You may have a superpower

It seems hard to believe, but cursive writing has, in effect, become a foreign language in the United States. Because cursive writing is no longer taught in most schools, many younger people can no longer read it, or even use it to sign their own names. Letters and diaries written by their grandparents are foreign to them, and are probably just thrown away. They might as well be written in Mandarin.

And thus the ability to read cursive is becoming a rare skill. A recent New York Post article reports that the National Archives has more than 5,000 volunteers transcribing more than 300 million digitized objects so that future historians, who probably won't be able to read cursive writing either, can study them. And they are looking for more volunteers.

Yet most of those who learned cursive no longer use it. Except for signing my name, I have not used it for years. Few people write letters today, and if they do, they may write them on a computer, as I do. Appointment calendars and shopping lists are usually kept on phones, not paper. Thus the number of those skilled in reading cursive shrinks by the day.

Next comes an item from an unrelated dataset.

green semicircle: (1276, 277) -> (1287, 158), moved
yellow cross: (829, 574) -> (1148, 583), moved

Unfortunately the National Archives seeks volunteers, not paid workers, but with 300 million documents covering more than two centuries, and with the number of people who can read cursive shrinking, this skill could soon become valuable enough for a person to make a good living — if that person is still young enough to want a job. Already the National Archives calls this ability a "superpower." That should be worth something.

Monday, February 3, 2025

No surrender

Leif Enger's I Cheerfully Refuse (2024) is a stranger-comes to-town-story that turns suddenly into a hero-takes-a-journey story. It is a happy, contented love story that turns suddenly into a thriller. Those who open the novel expecting another Peace Like a River, Enger's previous best-seller, will find something very different.

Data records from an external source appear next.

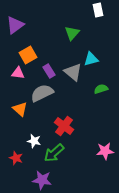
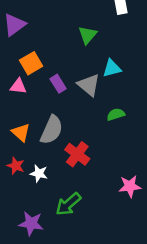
green semicircle: (101, 89) -> (116, 114), moved
gray semicircle: (42, 93) -> (52, 130), moved, turned 140
green arrow: (54, 153) -> (68, 204), moved
red star: (16, 158) -> (16, 166), moved
purple star: (42, 180) -> (31, 223), moved

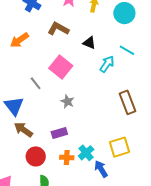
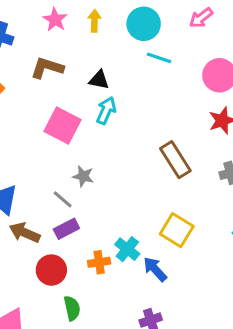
cyan line: (127, 50) -> (159, 58), moved
cyan arrow: (107, 64) -> (106, 110), moved
gray line: (36, 83) -> (63, 199), moved
purple rectangle: (59, 133) -> (66, 229), moved
yellow square: (120, 147) -> (177, 230), turned -30

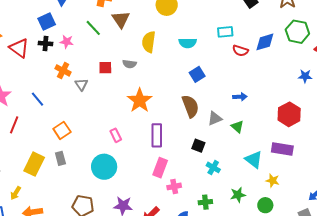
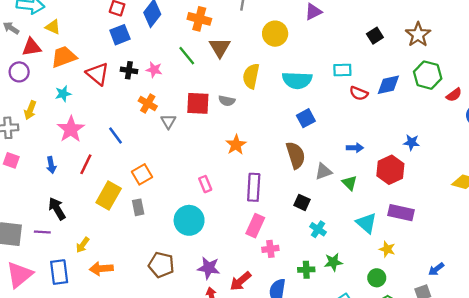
blue square: (47, 22) -> (120, 35), moved
cyan semicircle: (188, 43) -> (297, 80), size x1.4
red square: (105, 68) -> (198, 103), size x1.5
blue star: (305, 76) -> (411, 142), moved
orange star: (140, 100) -> (236, 145), size x0.7
red hexagon: (289, 114) -> (390, 170), moved
yellow rectangle: (34, 164) -> (109, 196), moved
green star: (238, 195) -> (333, 262), moved

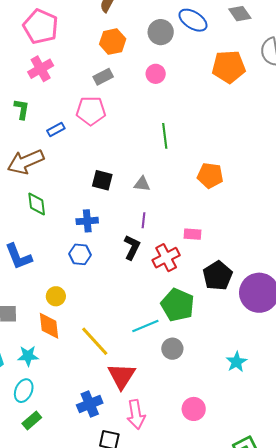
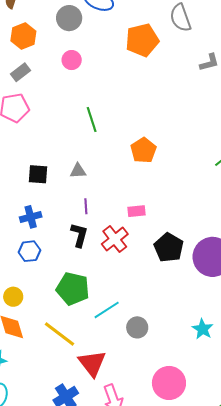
orange pentagon: (210, 175) -> (143, 150), turned -30
green pentagon: (178, 305) -> (73, 289), moved
pink circle: (194, 409) -> (169, 383), size x1.4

Rainy and his wife Lark live a peaceful life on the shores of Lake Superior during an unpeaceful time. Civilization crumbles around them, but they manage, he as a part-time musician, she as a part-time book seller. They take in a young boarder, Kellan, who partly pays with a book, also called I Cheerfully Refuse, that Lark had been looking for.

Soon a mysterious older man, Werryck,  shows up in the community, Kellan disappears and Rainy finds Lark brutally murdered. Believing he might see Lark again, or her spirit, on an island on the other side of the lake, Rainy sails off in his small sailboat, pursued by Werryck in a large ship. Kellan, it turns out, is an escapee from that ship.

Bodies floating in Lake Superior, as well as the sudden popularity of a suicide drug called Willow, give testimony to society's decay, as does Rainy's strange difficulties with people he meets on his journey. Yet along the way he rescues Sol, a nine-year-old girl who has never been to school, and in the end she rescues him from a life of despondency and defeat.

Enger gives us a surprising story about how life can still offer something worthwhile if we cheerfully refuse to surrender.